Crypto Industry Urgently Needs Crisis Response Protocols After FTX, Terra Collapses

Coin WorldSunday, May 25, 2025 5:17 am ET
3min read

The crypto industry is renowned for its rapid innovation and speed, but when it comes to crisis management, it is as vulnerable as traditional finance. Unlike traditional finance, crypto lacks clear regulations, central oversight, or even shared crisis protocols, exacerbating the situation. In traditional finance, a crisis can usually be contained through well-established frameworks, with central banks and regulators providing support. However, in crypto, a single event can quickly escalate into a major crisis due to the lack of accountability and the rapid spread of information on social media.

This is not a hypothetical scenario; we have seen such cases before. The instability of the entire ecosystem and its future is at stake, not just for individual projects and investors. To address this, the crypto industry must acknowledge that black swan events are not rare but are a part of the landscape. Preparing for these events should be a core business practice, not an afterthought. Smart, adaptive protocols should be planned in advance to avoid reacting haphazardly when a crisis occurs.

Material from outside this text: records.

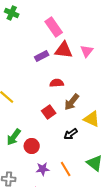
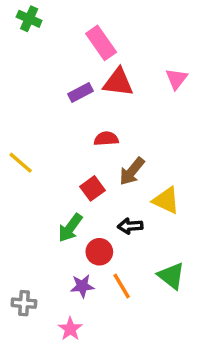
pink triangle: (87, 51) -> (176, 79), moved
black arrow: (71, 134) -> (130, 226), turned 32
green arrow: (14, 137) -> (70, 228), moved
red circle: (32, 146) -> (99, 252), moved

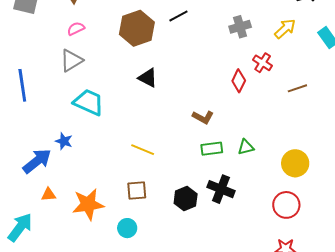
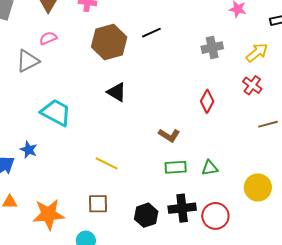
gray triangle: (71, 60) -> (28, 61), moved
red cross: (263, 63) -> (252, 85), moved
brown line: (297, 88) -> (268, 124), moved
black cross: (221, 189) -> (182, 208), turned -32
red circle: (286, 205) -> (215, 216), moved

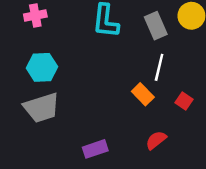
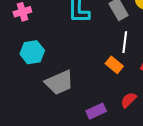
gray trapezoid: (42, 108) -> (59, 83), moved
purple rectangle: (95, 149) -> (96, 111), moved

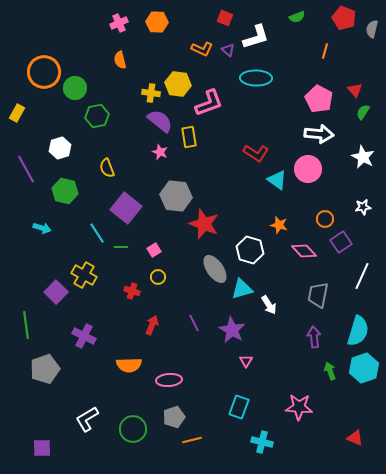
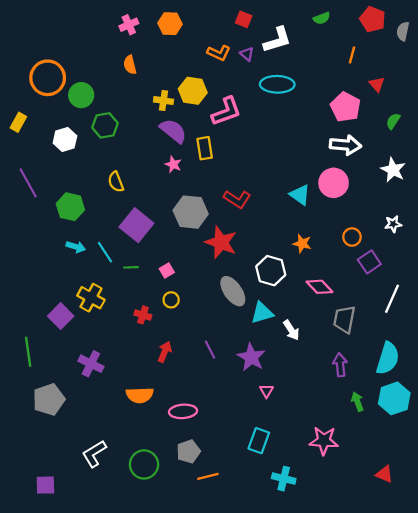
red triangle: (355, 90) -> (377, 84), moved
white hexagon: (60, 148) -> (65, 140), moved
red L-shape: (256, 153) -> (237, 199), moved
cyan arrow: (42, 228) -> (76, 247), moved
pink diamond: (304, 251) -> (319, 287), moved

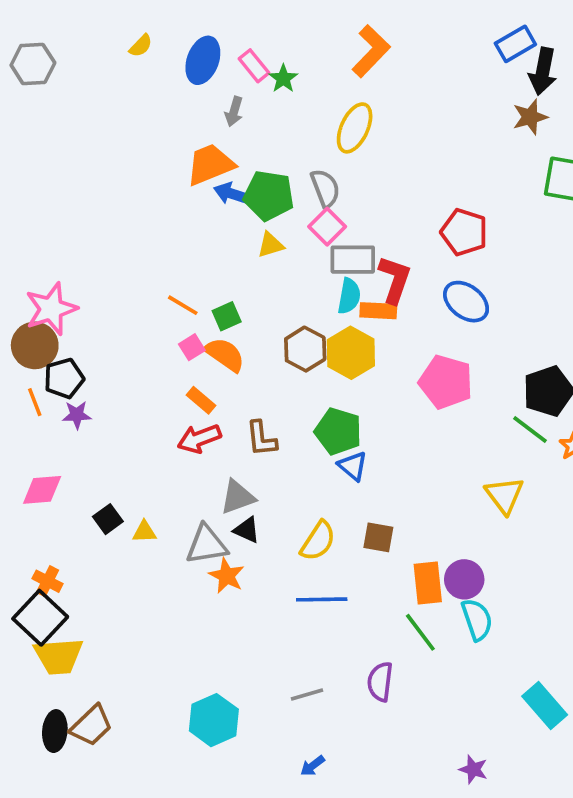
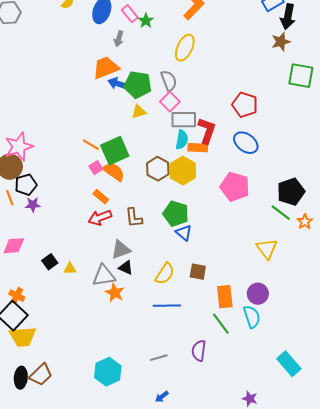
green square: (227, 316) -> (115, 151), size x1.8
purple circle: (464, 579) -> (258, 294), moved

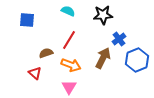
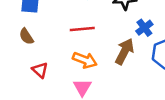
red line: (69, 40) -> (82, 29), turned 54
brown semicircle: (46, 53) -> (26, 36), moved, turned -104

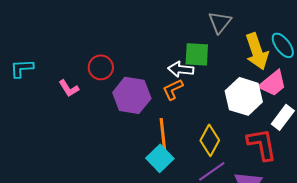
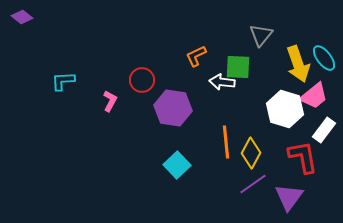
pink L-shape: (69, 88) -> (110, 101), turned -120
orange L-shape: (173, 89) -> (196, 56), moved
orange line: (163, 134) -> (226, 142), moved
cyan square: (160, 158) -> (177, 165), moved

Traditional finance operates on structure, with rules, regulators, and a long history of crisis management models. In contrast, crypto lacks a unified regulator, standard response templates, or established procedures. When something goes wrong, there is often no central authority to turn to, which is terrifying for users and investors. A situation that might be considered a contained incident in traditional banking can turn into a full-blown catastrophe in crypto. From flash crashes and protocol exploits to project implosions, crypto lives on the edge. The rapid spread of information or misinformation on social networks leaves platforms with no time to regroup.

Black swan events are part of the natural rhythm of the crypto market. The collapses of Terra, FTX, and Celsius were wake-up calls. The industry needs intelligent crisis response protocols built specifically for this industry. This means planning for both the expected and the unexpected, and being able to act on those plans with the speed and transparency that crypto demands.

The collapses of FTX and Terra were not just technical or financial crises; they were also communicational. The lack of clear communication and accountability drove the final nail into the coffin. When FTX started crumbling, users and investors were left in the dark, with no clear message or trustworthy figure to explain what was happening. The same happened with Terra. People were left guessing, and panic and misinformation filled the void. With no credible communication to combat them, trust vanished overnight. When communication finally arrived, it was delayed and did not help in reassuring people.

From personal experience, the crypto community has many smart people who are good at building things. However, they often operate under the assumption that “this can’t happen to us.” This mindset is dangerous because it is fundamentally wrong. There is no such thing as an “unexpected” crisis—only the ones you didn’t prepare for ahead of time. Silence won’t protect you from chaos. The absence of clear responsibility and proactive messaging can turn technical failures into trust failures, which are far harder to rebuild.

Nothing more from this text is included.